- Palabras del rey Lemuel
- 1
- Palabras del rey Lemuel, oráculo que le enseñó su madre.
- 2
- ¿Qué, hijo mío?
¿Qué, hijo de mis entrañas? ¿Qué, hijo de mis votos?
- 3
- No des tu vigor a las mujeres,
ni tus caminos a lo que destruye a los reyes.
- 4
- No es para los reyes, oh Lemuel,
no es para los reyes beber vino, ni para los gobernantes desear bebida fuerte;
- 5
- no sea que beban y olviden lo que se ha decretado,
y perviertan los derechos de todos los afligidos.
- 6
- Dad bebida fuerte al que está pereciendo,
y vino a los amargados de alma.
- 7
- Que beba y se olvide de su pobreza,
y no recuerde más su aflicción.
- 8
- Abre tu boca por los mudos,
por los derechos de todos los desdichados.
- 9
- Abre tu boca, juzga con justicia,
y defiende los derechos del afligido y del necesitado.

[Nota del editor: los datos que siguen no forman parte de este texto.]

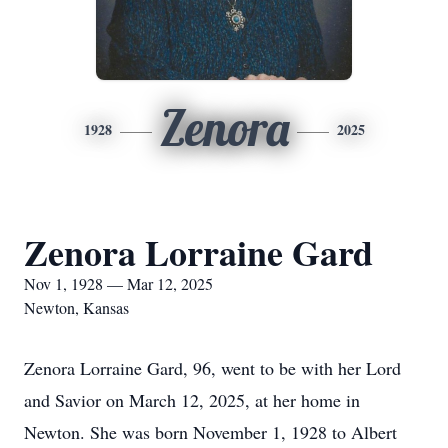
Zenora
1928
2025
Zenora Lorraine Gard
Nov 1, 1928 — Mar 12, 2025
Newton, Kansas
Zenora Lorraine Gard, 96, went to be with her Lord
and Savior on March 12, 2025, at her home in
Newton. She was born November 1, 1928 to Albert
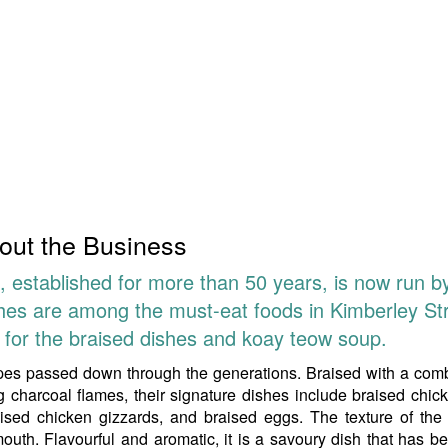
out the Business
 established for more than 50 years, is now run b
shes are among the must-eat foods in Kimberley Str
l for the braised dishes and koay teow soup.
ipes passed down through the generations. Braised with a com
 charcoal flames, their signature dishes include braised chick
raised chicken gizzards, and braised eggs. The texture of the
mouth. Flavourful and aromatic, it is a savoury dish that has 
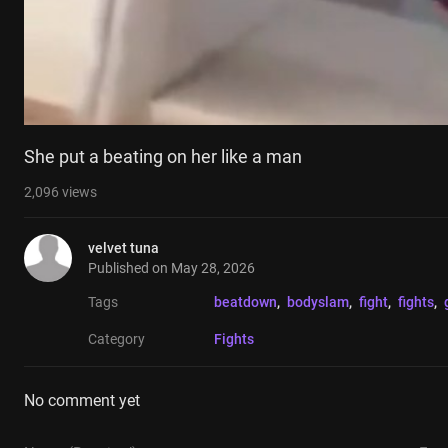
She put a beating on her like a man
2,096
views
velvet tuna
Published on
May 28, 2026
Tags
beatdown
, 
bodyslam
, 
fight
, 
fights
, 
Category
Fights
No comment yet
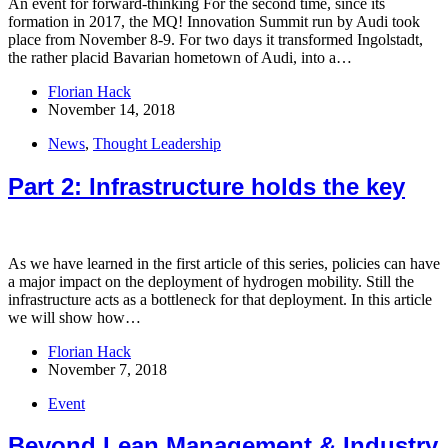
An event for forward-thinking​ For the second time, since its
formation in 2017, the MQ! Innovation Summit run by Audi took
place from November 8-9. For two days it transformed Ingolstadt,
the rather placid Bavarian hometown of Audi, into a…
Florian Hack
November 14, 2018
News
,
Thought Leadership
Part 2: Infrastructure holds the key
As we have learned in the first article of this series, policies can have
a major impact on the deployment of hydrogen mobility. Still the
infrastructure acts as a bottleneck for that deployment. In this article
we will show how…
Florian Hack
November 7, 2018
Event
Beyond Lean Management & Industry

Elogio de la mujer hacendosa
- 10
- Mujer hacendosa, ¿quién la hallará?
Su valor supera en mucho al de las joyas.
- 11
- En ella confía el corazón de su marido,
y no carecerá de ganancias.
- 12
- Ella le trae bien y no mal
todos los días de su vida.
- 13
- Busca lana y lino,
y con agrado trabaja con sus manos.
- 14
- Es como las naves de mercader,
trae su alimento de lejos.
- 15
- También se levanta cuando aún es de noche,
y da alimento a los de su casa, y tarea a sus doncellas.
- 16
- Evalúa un campo y lo compra;
con sus ganancias planta una viña.
- 17
- Ella se ciñe de fuerza,
y fortalece sus brazos.
- 18
- Nota que su ganancia es buena,
no se apaga de noche su lámpara.
- 19
- Extiende sus manos a la rueca,
y sus manos toman el huso.
- 20
- Extiende su mano al pobre,
y alarga sus manos al necesitado.
- 21
- No tiene temor de la nieve por los de su casa,
porque todos los de su casa llevan ropa escarlata.
- 22
- Se hace mantos para sí;
su ropa es de lino fino y de púrpura.
- 23
- Su marido es conocido en las puertas,
cuando se sienta con los ancianos de la tierra.
- 24
- Hace telas de lino y las vende,
y provee cinturones a los mercaderes.
- 25
- Fuerza y dignidad son su vestidura,
y sonríe al futuro.
- 26
- Abre su boca con sabiduría,
y hay enseñanza de bondad en su lengua.
- 27
- Ella vigila la marcha de su casa,
y no come el pan de la ociosidad.
- 28
- Sus hijos se levantan y la llaman bienaventurada,
también su marido, y la alaba diciendo:
- 29
- Muchas mujeres han obrado con nobleza,
pero tú las superas a todas.
- 30
- Engañosa es la gracia y vana la belleza,
pero la mujer que teme al Señor, ésa será alabada.
- 31
- Dadle el fruto de sus manos,
y que sus obras la alaben en las puertas.